** Opening DATA PROVIDED block **
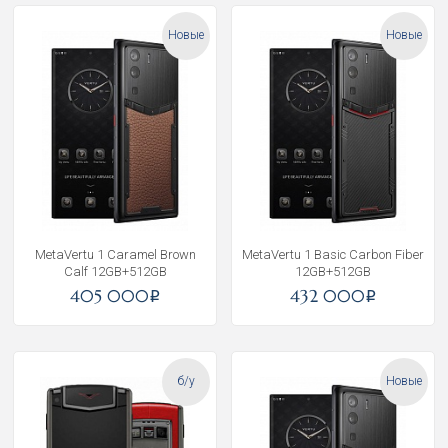
Новые
Новые
MetaVertu 1 Caramel Brown
MetaVertu 1 Basic Carbon Fiber
Calf 12GB+512GB
12GB+512GB
405 000
432 000
i
i
б/у
Новые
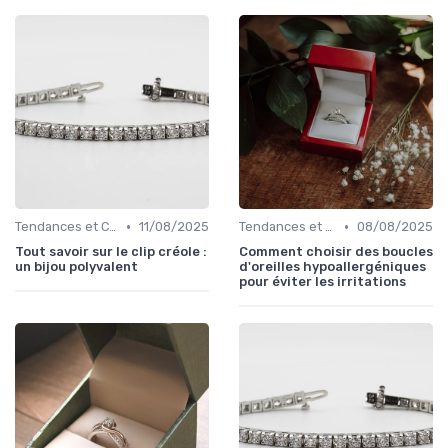
•
•
Tendances et Conseils de Style
11/08/2025
Tendances et Conseils de Style
08/08/2025
Tout savoir sur le clip créole :
Comment choisir des boucles
un bijou polyvalent
d'oreilles hypoallergéniques
pour éviter les irritations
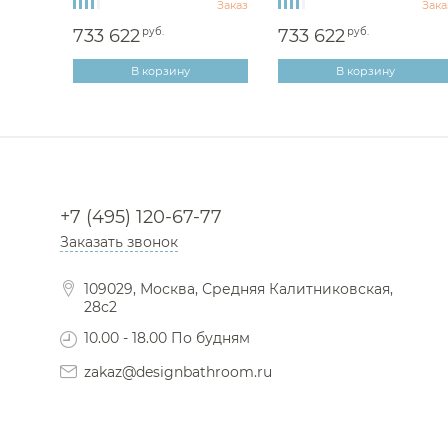
Заказ
Заказ
Зака
733 622
руб.
733 622
руб.
В корзину
В корзину
+7 (495) 120-67-77
Заказать звонок
109029, Москва, Средняя Калитниковская,
28с2
10.00 - 18.00 По будням
zakaz@designbathroom.ru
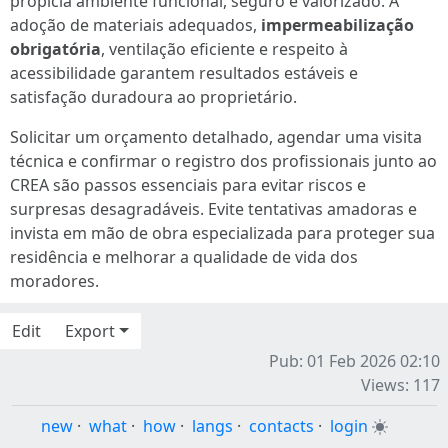
propicia ambiente funcional, seguro e valorizado. A
adoção de materiais adequados,
impermeabilização
obrigatória
, ventilação eficiente e respeito à
acessibilidade garantem resultados estáveis e
satisfação duradoura ao proprietário.
Solicitar um orçamento detalhado, agendar uma visita
técnica e confirmar o registro dos profissionais junto ao
CREA são passos essenciais para evitar riscos e
surpresas desagradáveis. Evite tentativas amadoras e
invista em mão de obra especializada para proteger sua
residência e melhorar a qualidade de vida dos
moradores.
Edit
Export
Pub: 01 Feb 2026 02:10
Views: 117
new
·
what
·
how
·
langs
·
contacts
·
login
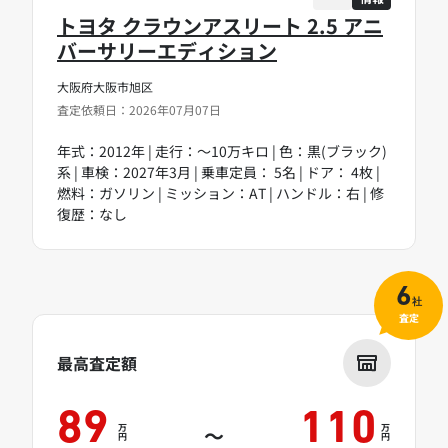
トヨタ クラウンアスリート 2.5 アニ
バーサリーエディション
大阪府大阪市旭区
査定依頼日：2026年07月07日
年式：2012年 | 走行：～10万キロ | 色：黒(ブラック)
系 | 車検：2027年3月 | 乗車定員： 5名 | ドア： 4枚 |
燃料：ガソリン | ミッション：AT | ハンドル：右 | 修
復歴：なし
6
社
査定
最高査定額
89
110
万
万
～
円
円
** Closing DATA PROVIDED block **
* WHAT THIS TASK INVOLVES: Output each entry verbatim; none of the pictures should be included.

* RESULT OF THE EXERCISE:
Новые
Новые
MetaVertu 1 Caramel Brown
MetaVertu 1 Basic Carbon Fiber
Calf 12GB+512GB
12GB+512GB
405 000
432 000
i
i
б/у
Новые
•
•
Tendances et Conseils de Style
11/08/2025
Tendances et Conseils de Style
08/08/2025
Tout savoir sur le clip créole :
Comment choisir des boucles
un bijou polyvalent
d'oreilles hypoallergéniques
pour éviter les irritations
Заказ
Заказ
Зака
733 622
руб.
733 622
руб.
В корзину
В корзину
+7 (495) 120-67-77
Заказать звонок
109029, Москва, Средняя Калитниковская,
28с2
10.00 - 18.00 По будням
zakaz@designbathroom.ru
propicia ambiente funcional, seguro e valorizado. A
adoção de materiais adequados,
impermeabilização
obrigatória
, ventilação eficiente e respeito à
acessibilidade garantem resultados estáveis e
satisfação duradoura ao proprietário.
Solicitar um orçamento detalhado, agendar uma visita
técnica e confirmar o registro dos profissionais junto ao
CREA são passos essenciais para evitar riscos e
surpresas desagradáveis. Evite tentativas amadoras e
invista em mão de obra especializada para proteger sua
residência e melhorar a qualidade de vida dos
moradores.
Edit
Export
Pub: 01 Feb 2026 02:10
Views: 117
new
·
what
·
how
·
langs
·
contacts
·
login
トヨタ クラウンアスリート 2.5 アニ
バーサリーエディション
大阪府大阪市旭区
査定依頼日：2026年07月07日
年式：2012年 | 走行：～10万キロ | 色：黒(ブラック)
系 | 車検：2027年3月 | 乗車定員： 5名 | ドア： 4枚 |
燃料：ガソリン | ミッション：AT | ハンドル：右 | 修
復歴：なし
6
社
査定
最高査定額
89
110
万
万
～
円
円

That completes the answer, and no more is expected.